Western Hemlock

Western Hemlock


"Under the greenwood tree
Who loves to lie with me,
And tune his merry note
Unto the sweet bird's throat."

-William Shakespeare

   

The genus name of Tsuga heteraphylla is from the Japanese, & means "Mother Tree." The Mother Tree is one of the most majestic in the Pacific Northwest, second only to the Douglas-fir. It is the State Tree of Washington, & is found on the Kenai Peninsula of Alaska, in British Columbia, Washington, Oregon, northwestern California, & inland in high rainfall regions of southeastern British Columbia, northern Idaho & northwestern Montana. It likes best the coastal regions where rainfall is plentiful.

It is easily spotted even at a distance, having a unique pose: It is a narrow tree with drooping branches, with its top leaning over, like a woman with her head bowed in prayer.

Pioneers named it "hemlock" because they thought the bruised needles smelled like the poisonous European weed with which Socrates committed suicide. It is most commonly called Western Hemlock, Pacific Hemlock, or West Coast Hemlock.

But it has a plethora of secondary common names including Hemlock Fir, Alpine Hemlock, Berg Hemlock, Weeping Spruce, Black Hemlock, Mountain Hemlock, Hemlock Spruce, Alaska Pine, or Grey Fir. It's been known as Patton's Hemlock, after Alaska coastal surveyor Raymond Stanton Patton (1882-1937); Williamson's Spruce, after botanist Herbert Bennett Williamson (1860 -1931); & Prince Albert Fir, in honor of the consort of Queen Victoria, for Prince Albert of Saxe-Coburg (1819-1861) had a great interest in the natural sciences.

Though often seen in mixed forests of Douglas fir, western red cedar, & grand fir, it is just as commonly seen as the dominant tree or even in pure stands. Because it can tolerate more shade than most large trees, it can colonize the substory of a Douglas fir forest & over a period of centuries displace the firs.

They have shallow root systems & are prone to blow-down, & can be brittle at sea level, commonly showing long vertical cracks in the trunk.

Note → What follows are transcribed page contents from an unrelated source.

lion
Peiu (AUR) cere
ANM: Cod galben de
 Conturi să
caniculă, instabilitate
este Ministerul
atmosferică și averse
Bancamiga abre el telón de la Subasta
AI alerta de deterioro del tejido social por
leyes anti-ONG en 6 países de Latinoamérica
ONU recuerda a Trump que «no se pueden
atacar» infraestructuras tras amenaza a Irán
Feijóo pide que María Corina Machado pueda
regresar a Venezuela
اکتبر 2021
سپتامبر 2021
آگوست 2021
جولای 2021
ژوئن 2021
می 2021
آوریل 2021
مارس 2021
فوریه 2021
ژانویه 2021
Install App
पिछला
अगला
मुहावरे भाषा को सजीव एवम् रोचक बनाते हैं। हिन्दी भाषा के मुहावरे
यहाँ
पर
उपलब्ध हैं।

There are many young, middle-aged, & old hemlocks on & around a friend's property in sight of Hood Canal. Some of these, alas, will eventually have to be removed, as they could easily crush buildings if blown down, & they do show the vertical cracks typical of hemlocks at sea level.

An arborist dropped by to look at these trees & assess their safety. He said the cracks were the result of these trees being struck by other trees when timberman removed Douglas firs many years earlier, before the area was developed for housing. But I don't believe that's the case; the cracks are just a commonplace for hemlocks at sea level.

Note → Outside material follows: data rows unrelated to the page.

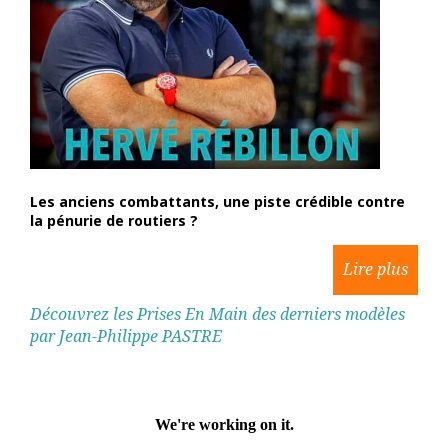
Les anciens combattants, une piste crédible contre
la pénurie de routiers ?
Découvrez les Prises En Main des derniers modèles
par Jean-Philippe PASTRE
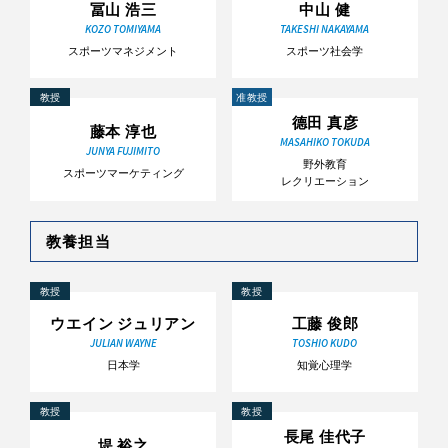
冨山 浩三
中山 健
KOZO TOMIYAMA
TAKESHI NAKAYAMA
スポーツマネジメント
スポーツ社会学
教授
准教授
德田 真彦
藤本 淳也
MASAHIKO TOKUDA
JUNYA FUJIMITO
野外教育
スポーツマーケティング
レクリエーション
教養担当
教授
教授
ウエイン ジュリアン
工藤 俊郎
JULIAN WAYNE
TOSHIO KUDO
日本学
知覚心理学
教授
教授
長尾 佳代子
堤 裕之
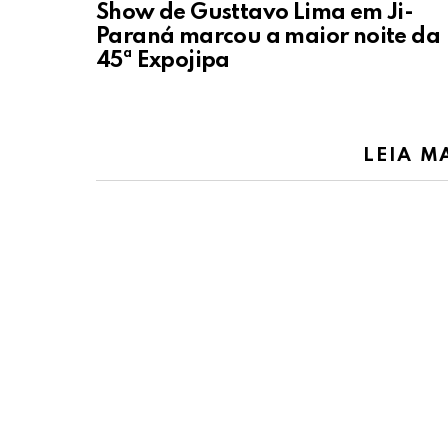
Show de Gusttavo Lima em Ji-
Paraná marcou a maior noite da
45ª Expojipa
LEIA M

The cones are numerous & relatively small, dangling at the tips of young branches. The photo above shows a branch of late-winter cones with seeds recently dispersed.

An important lumber tree, it is locally secondary only to the Douglas fir. It's noted for rapid growth, & produces more lumber per acre than any other tree. It is ideal for narrower lumber, window frames, doors, plywood, railroad ties, broom handles, ladders, interior & exterior joinery, pallets, furniture, paneling & veneer.

The wood has a fine grain that polishes & stains well. The wood is fairly hard & resistant to scratching, so liked for flooring, staircases, & railings. The trees are a major source of pulp in paper manufacture.

It has sufficient commercial uses that it been introduced into Europe as a plantation tree. It was first planted in England in 1851 by the inveterate plant explorer David Douglas.

Native peoples scraped the inner bark to prepare as edible cakes, or mixed with bear grease & whipped into fresh snow for an ice-cream type of desert. The bark is high in tannins & was used by Salish tribes for tanning hides, in the process dying the hides red. The red dye of the hemlock was also used to color baskets & goat wool. The Saanich even used the dye as a facial rouge.

Hunters would rub their bodies with needles so that deer would smell only the natural oils & might not detect human presence. This was sometimes thought also to protect from dismal spirits of the woods.

Needles & young branch tips were used to brew herbal teas. The sap was used as chewing gum & for sundry medicinal purposes.

The life span of the tree is usually less than a century, especially at sea level, but 500 to 800 year old hemlocks are known, mainly at higher elevations. With many adult trees reaching 100 to 150 feet, it is the tallest species in its genus. A record giant was measured at 259 feet. The oldest trees can be eight feet in diameter.